Up to 64 Access Control Lists (ACLs) can be defined for filtering traffic. ACL construction is very similar to Cisco IOS ACL construction and both standard and extended ACLs can be configured for controlling specific traffic. A standard ACL can filter traffic based on source IP, where an extended ACL can filter traffic based on source or destination IP, as well as source or destination ports. ACLs on the ES-2026 can also be configured based on MAC address.
Finally, the switch can control which and how many devices can access the network based on ports and MAC address. Options for port security include the ability to statically define which MAC addresses can access which port, how many MAC addresses are permitted per port, and using an external authentication server based on the 802.1x standard.
The ES-2026 has a nice feature called Green Ethernet, which LG advertises as an “environmentally friendly design for power saving via link connection and cable length.” However, the manual points out this feature “only works when connection speed is 1 Gbps, and line length is less than 60 meters.”
I’m testing the ES-2026, which has 24 Fast Ethernet ports and only 2 Gigabit ports. I noticed the Green Ethernet feature was enabled on both the Gigabit ports, but I can’t imagine it is going to provide much power saving on just two ports. It would be nice if this feature worked on all 26 ports of the switch.

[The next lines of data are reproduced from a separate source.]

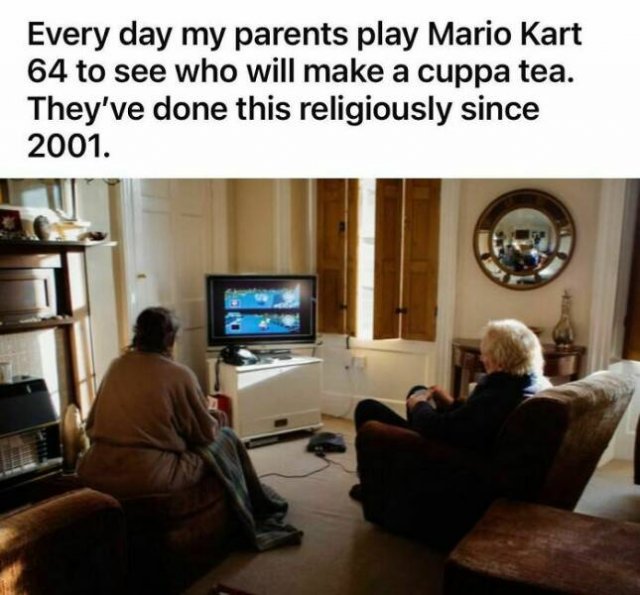 This screenshot has height=595, width=640. I want to click on white door, so click(x=188, y=250). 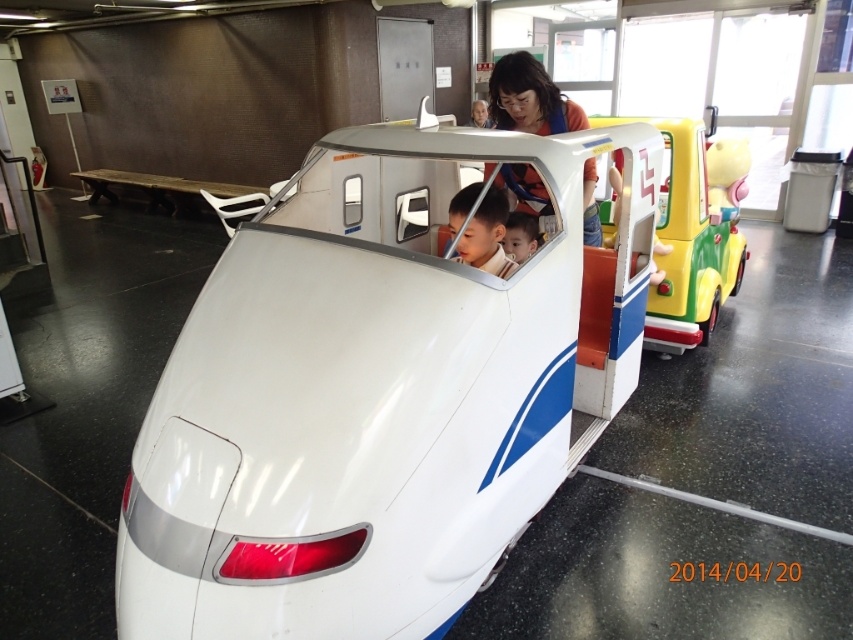 You are a parent at the train station. You see your child sitting on the white glossy train at center and the smooth skin face at center. Which object is closer to the floor?

The white glossy train at center is closer to the floor because it is located below the smooth skin face at center. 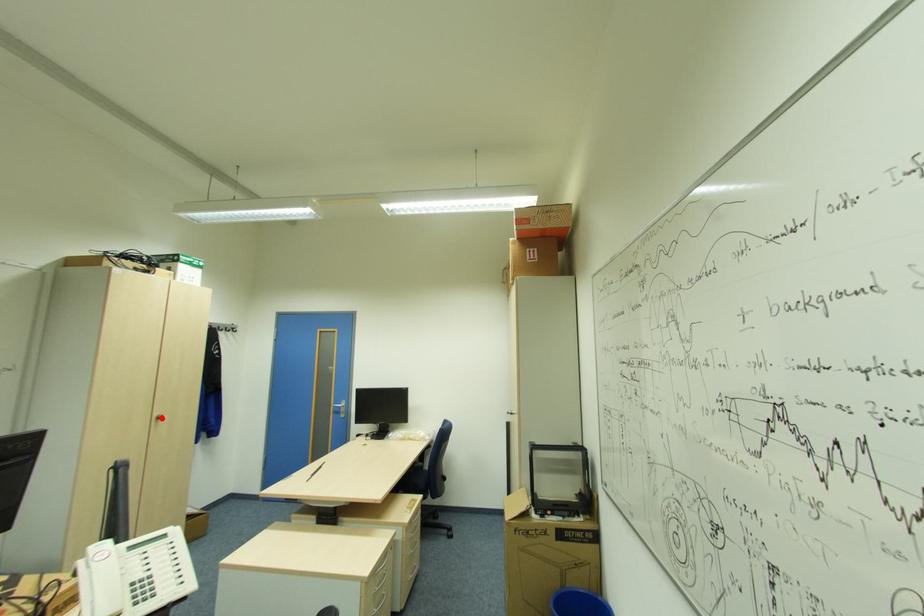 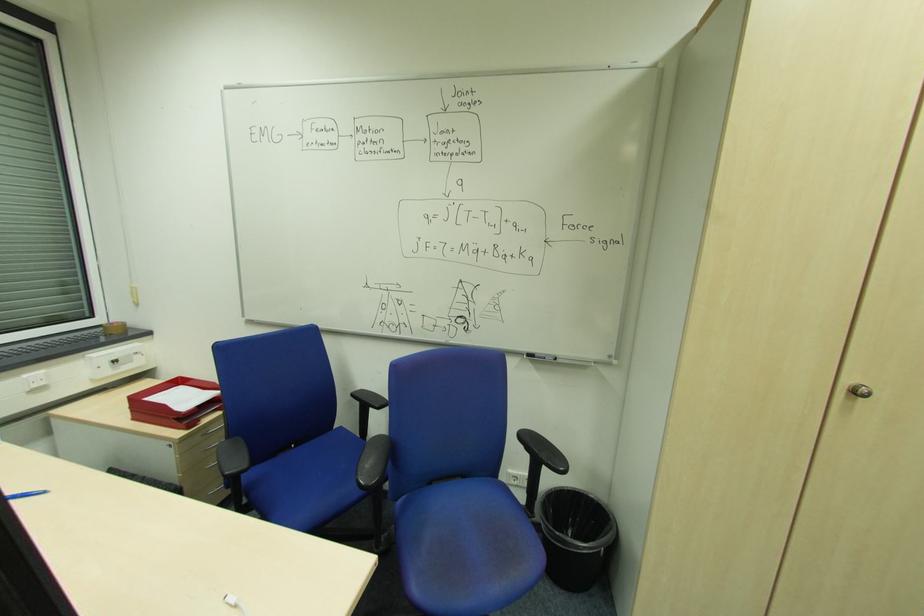 Find the pixel in the second image that matches the highlighted location in the first image.

(860, 392) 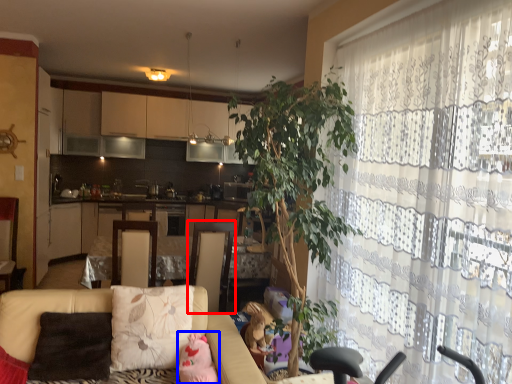 Question: Which point is further to the camera, swivel chair (highlighted by a red box) or toy (highlighted by a blue box)?

Choices:
 (A) swivel chair
 (B) toy

Answer: (A) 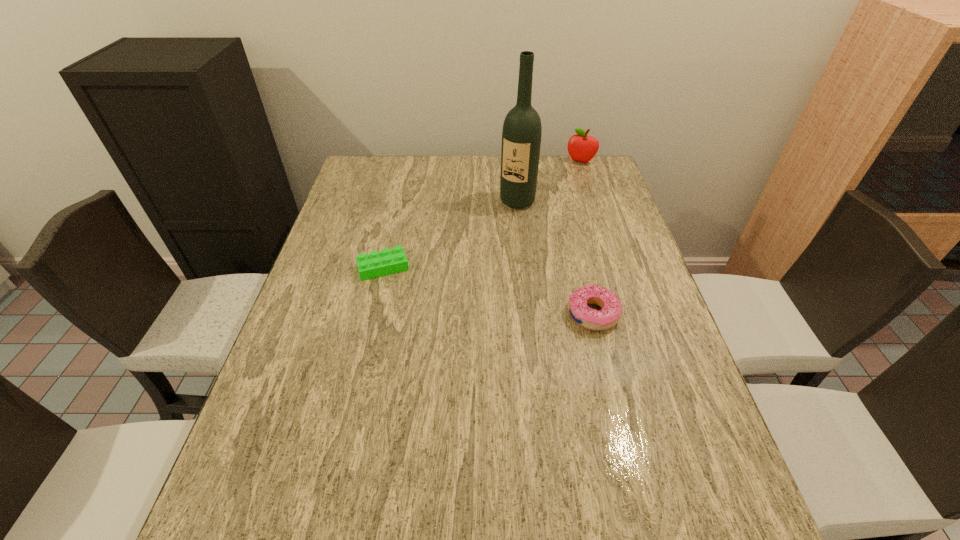 Locate an element on the screen. free spot between the farthest object and the wine bottle is located at coordinates tap(549, 181).

Where is `vacant point located between the second nearest object and the third shortest object`? vacant point located between the second nearest object and the third shortest object is located at coordinates (482, 215).

The height and width of the screenshot is (540, 960). What are the coordinates of `unoccupied area between the third object from right to left and the third farthest object` in the screenshot? It's located at (450, 234).

Locate an element on the screen. The height and width of the screenshot is (540, 960). vacant area that lies between the nearest object and the wine bottle is located at coordinates (x=555, y=258).

Identify the location of vacant area that lies between the farthest object and the leftmost object. Image resolution: width=960 pixels, height=540 pixels. (482, 215).

Image resolution: width=960 pixels, height=540 pixels. I want to click on blank region between the third nearest object and the apple, so click(x=549, y=181).

Where is `vacant space that's between the second nearest object and the nearest object`? vacant space that's between the second nearest object and the nearest object is located at coordinates (488, 291).

Where is `object that is the second closest to the nearest object`? This screenshot has width=960, height=540. object that is the second closest to the nearest object is located at coordinates (388, 261).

A feature I like to use on a switch is port mirroring. It is very useful for troubleshooting and monitoring network traffic. Port mirroring is a means to copy the traffic going to and from one port to another port.
Configuring port mirroring on the ES-2026 takes only a couple of clicks. Just select the port you wish to mirror and the port to view the traffic, typically the port you have your workstation or remote monitoring device (RMON). Figure 14 shows I’ve set up the switch to copy traffic from port 25 to port 5. I used Wireshark on my laptop on port 5 to see traffic from the PC connected to port 25.
Figure 14: Port mirroring
For Reporting, both the port and trunk menus provide statistical and graphical displays of traffic. Figure 15 shows a simple chart of traffic on one of the active ports on the ES-2026. The chart shows that the port is primarily sending and receiving unicast traffic, which would be expected for a PC used for typical web surfing and email.
Figure 15: Port traffic chart
The ES-2026 falls in the middle of the smart switch category. I looked at NETGEAR’s GS724TR smart switch awhile back The GS724TR is a bit smarter than the ES-2026, with a few more features such as inter-VLAN routing. But it also carries a much higher price tag ($568).
The ES-2026 is more comparable in features to the NETGEAR FS6726T and Cisco SLM224G. Table 2 shows a simple comparison among the three. As you can see, the ES-2026 is much more expensive than the other two products for essentially the same feature set. The ES-2026 isn’t widely available yet, so I used Amazon to price all three products (price shown includes shipping).
|Model||VLANs||10/100 Ports||1000 Ports||SFP Ports||Price|
Table 2: Competitive comparison
The other factor weighing against the ES-2026 is warranty. Both the NETGEAR and Cisco come with limited lifetime warranties, while the ES-2026 is warranteed for only two years. Since most business-grade switches now include lifetime warranties, LG-Ericsson will need to also offer this if they hope to win market share.
On a more positive note, I’m hopeful for the ES-2026’s reliability since it never crashed or hung during my testing. LG-Ericsson’s data sheet rates the Mean Time Between Failures on the device at 560,000 hours, which is pretty impressive if true. 560,000 hours equates to 63.9 years! (I wonder where networking will be in 63.9 years?)
I am concerned, however, about some of the options, such as the rate limiting accuracy and the Voice VLAN feature. I hope LG-Ericsson will be coming out with a firmware update to address these issues.
In all, the ES-2026’s configuration is intuitive, its silent and stable, and VLAN configuration was quick and easy. But I’d say a firmware update, price reduction and lifetime warranty will be needed to get it into the game against much more established names.